Et j’explore la littérature contemporaine avec appétit. Je lis assez peu de poésie mais j’adore Richard Brautigan. Je le relis souvent dans des moments d’attente, même si je le connais par cœur. C’est quelqu’un qui m’accompagne depuis assez longtemps.

Vous écrivez, vous dessinez… Est-ce qu’il y a un domaine que vous aimeriez encore explorer ?

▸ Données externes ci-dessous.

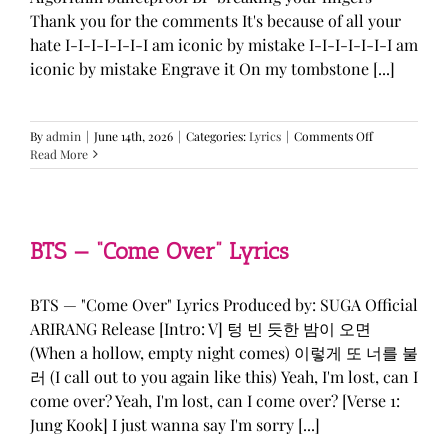
Thank you for the comments It's because of all your
hate I-I-I-I-I-I-I am iconic by mistake I-I-I-I-I-I-I am
iconic by mistake Engrave it On my tombstone [...]
on
By
admin
|
June 14th, 2026
|
Categories:
Lyrics
|
Comments Off
LE
Read More
SSERAFIM,
ILLIT,
&
KATSEYE
—
BTS — “Come Over” Lyrics
“ICONIC
BY
MISTAKE”
BTS — "Come Over" Lyrics Produced by: SUGA Official
Lyrics
ARIRANG Release [Intro: V] 텅 빈 듯한 밤이 오면
(When a hollow, empty night comes) 이렇게 또 너를 불
러 (I call out to you again like this) Yeah, I'm lost, can I
come over? Yeah, I'm lost, can I come over? [Verse 1:
Jung Kook] I just wanna say I'm sorry [...]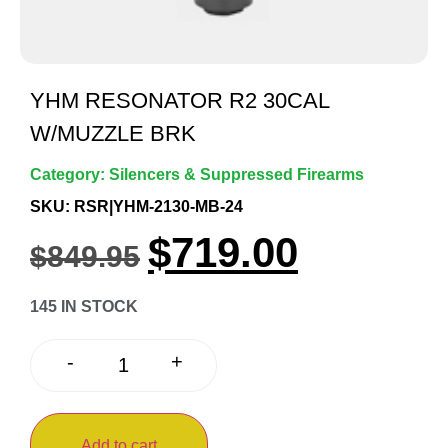
YHM RESONATOR R2 30CAL
W/MUZZLE BRK
Category:
Silencers & Suppressed Firearms
SKU: RSR|YHM-2130-MB-24
$
719.00
$
849.95
145 IN STOCK
+
-
Add to cart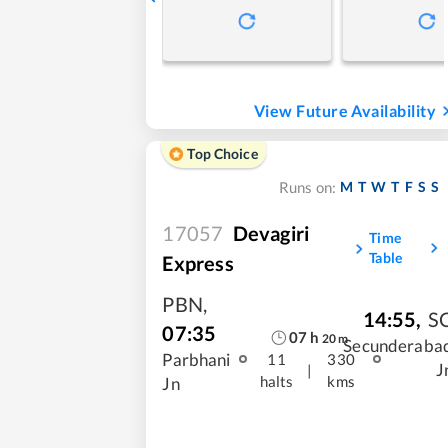
View Future Availability
Top Choice
M
T
W
T
F
S
S
Runs on:
17057
Devagiri
Time
Table
Express
PBN
,
14:55
,
S
07:35
07
h
20
m
Secunderaba
Parbhani
11
330
J
|
halts
kms
Jn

Je suis attirée par la scène, mais aussi le cinéma, la réalisation. Mais ce qui me freine un peu pour l’instant, c’est la présence des autres. Je n’ai jamais travaillé avec des grosses équipes. Dans la littérature ou la bande dessinée, quand on a une idée, ça prend forme tout de suite : il y a un rythme très instantané, avec peu d’empêchements de l’extérieur. Que ce soit dans le théâtre ou le cinéma, c’est un rythme de travail très différent, avec beaucoup de contraintes.

Mais ce qui me manque dans le livre, c’est la voix. C’est de plus en plus important dans mon travail. J’ai passé beaucoup de temps à dessiner en écoutant la radio ou des livres audio. J’ai appris à travailler avec des voix qui me tiennent compagnie. Pour savoir si mon texte me plaît, je le lis, je l’enregistre, je l’écoute… et je retravaille. En ce moment, je fais des lectures à la Maison de la Poésie, et je suis très contente de pouvoir faire écouter mon texte de cette manière-là, parce qu’il a été travaillé ainsi.

Dans votre installation à la Galerie des enfants, comme sur scène, le textile est très présent. Est-ce aussi un moyen pour vous de matérialiser vos textes ?

Visuellement, le textile ressemble à du papier, il y a une trame… Et on peut s’habiller avec, l’enrouler autour de soi, le plier… Très vite, ça permet de prendre du volume, d’avoir des images à l’échelle du corps, alors qu’en temps normal je travaille à l’échelle miniature. J’ai l’impression que c’est ce qui trahit le moins le passage du livre en volume. Si on essaie de faire un personnage moulé par exemple, on s’éloigne trop, alors qu’imprimé sur un grand châle, le dessin prend une autre dimension tout en restant ce qu’il est à la base : une page.